Among applicants who planned to make down payments of 20 percent or higher, Black borrowers were denied at a 13 percent rate, Hispanic borrowers at 9 percent, Asian borrowers at 6 percent and white borrowers at 5 percent.

The MCBC also found that fewer Black borrowers planned to make a down payment of 20 percent or more. While 47 percent of Asian borrowers and 34 percent of white borrowers had a loan-to-value ratio of 80 percent or less, only 13 percent of Hispanic and Latinx borrowers and 9 percent of Black borrowers met that criteria.

The debt-to-income ratio was the most common reason for denial for all borrowers, the report found. For Black borrowers, the second most common reason for denial was credit history.

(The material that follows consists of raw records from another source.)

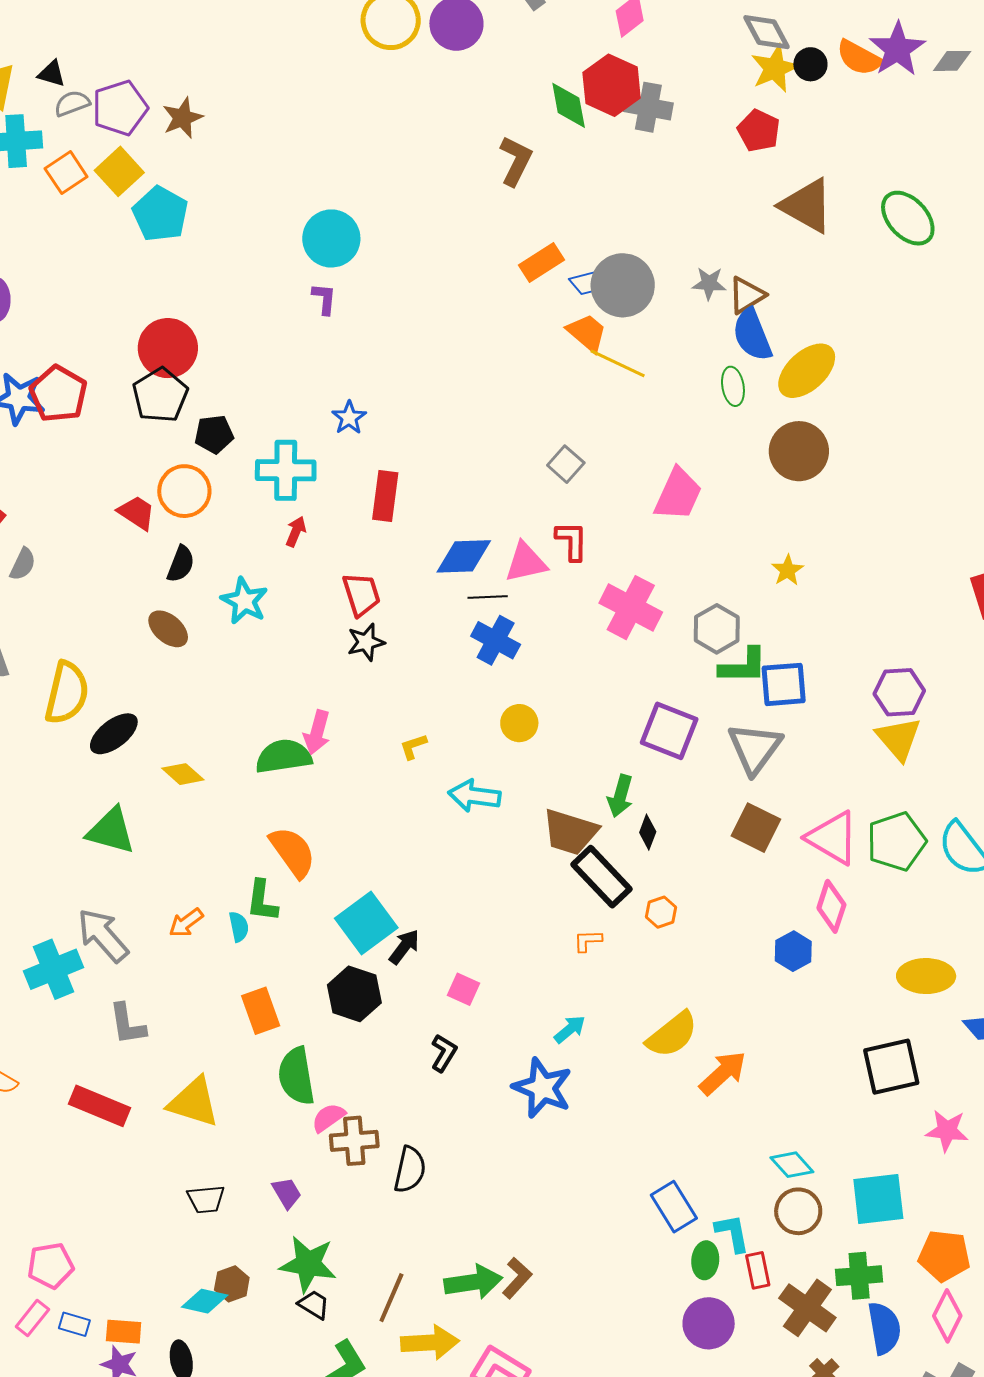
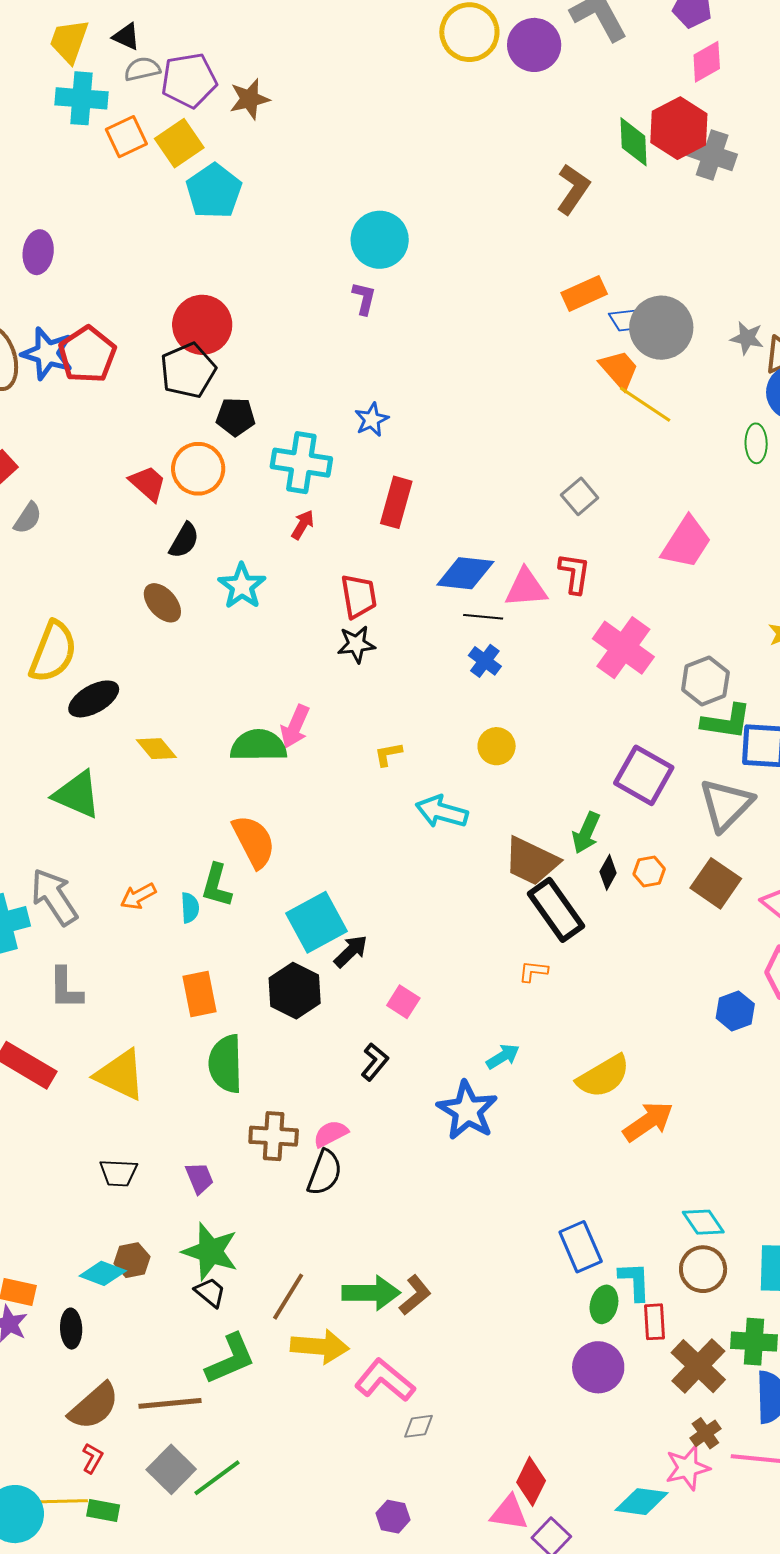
blue cross: (496, 640) -> (485, 661), size x0.7
orange hexagon: (661, 912) -> (649, 872), moved
pink semicircle: (328, 1118) -> (331, 1134), moved

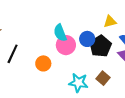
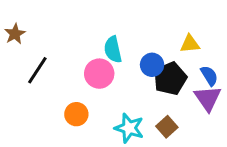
pink circle: (66, 45) -> (99, 74), moved
orange circle: (43, 63) -> (76, 114), moved

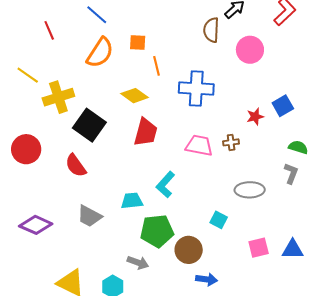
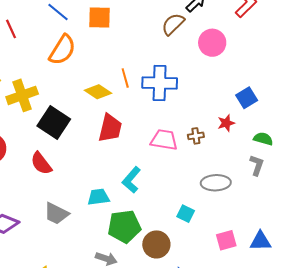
brown semicircle: (211, 30) -> (173, 24), turned 45
orange square: (138, 42) -> (99, 18), moved, size x1.4
orange line: (156, 66) -> (125, 78), moved
red star: (255, 117) -> (226, 123), moved

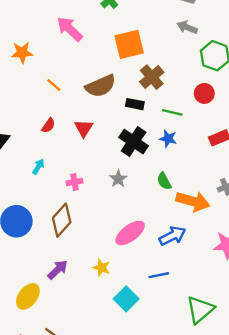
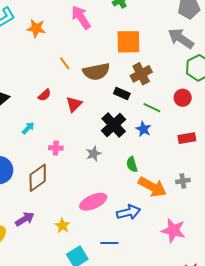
gray arrow: (187, 27) -> (181, 38), size x1.5
orange line: (54, 85) -> (65, 63), moved

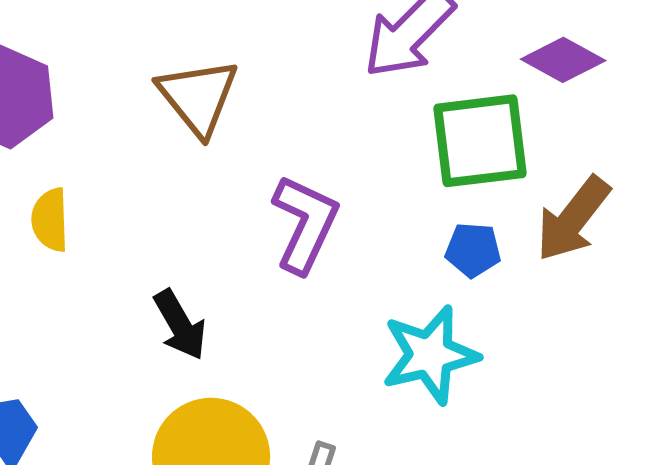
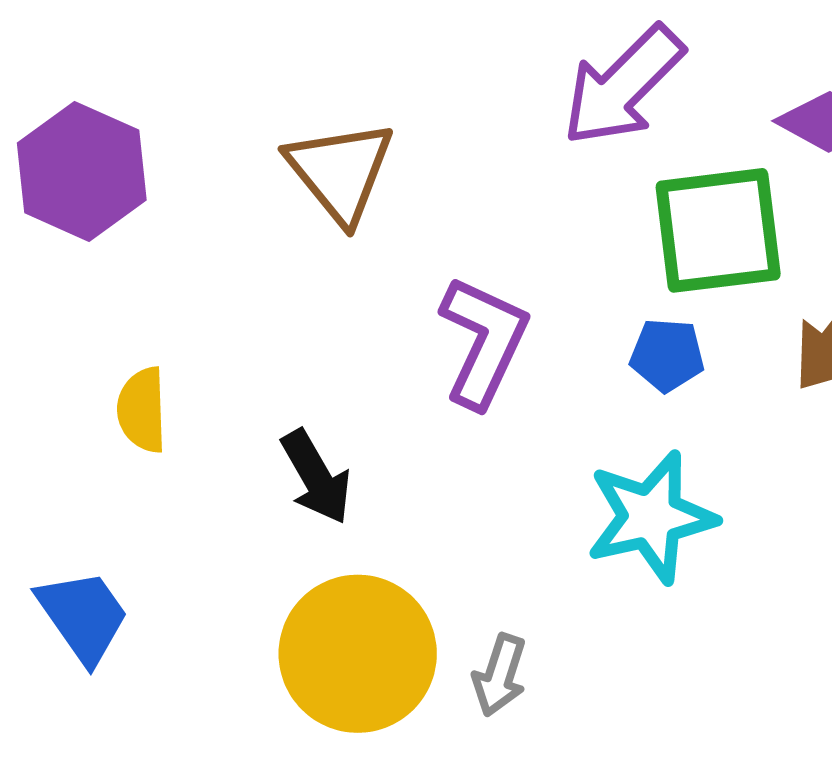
yellow semicircle: (50, 220) -> (142, 410), moved
blue pentagon: (473, 250) -> (667, 355), moved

For the first time since the MCBC began reporting on mortgage data, mortgage companies originated more than half of all mortgage loans in the state. Mortgage companies originated 54 percent of home mortgages and Massachusetts banks originated 29 percent of mortgages, while out-of-state lenders originated 12 percent, and credit unions originated 5 percent, the MCBC said.

The ten most active lenders in Massachusetts overall included seven mortgage companies, with Guaranteed Rate and Fairway Independent Mortgage Co. as the most active lenders, along with three banks: Leader Bank, Citizens Bank and Salem Five. The top thirty lenders made nearly 60 percent of all home purchase loans, the MCBC said.

“This report highlights the importance of the Community Reinvestment Act, especially now that federal regulators have initiated a review of this critically important law, in encouraging all lenders – banks, credit unions and mortgage companies – to reach underserved borrowers and neighborhoods,” Elliot Schmiedl, co-chair of MCBC’s Mortgage Lending Committee and director of homeownership at the Massachusetts Housing Partnership, said in the statement. “We hope lenders and community organizations will use the report to join the conversation with MCBC on how to better reach this population.”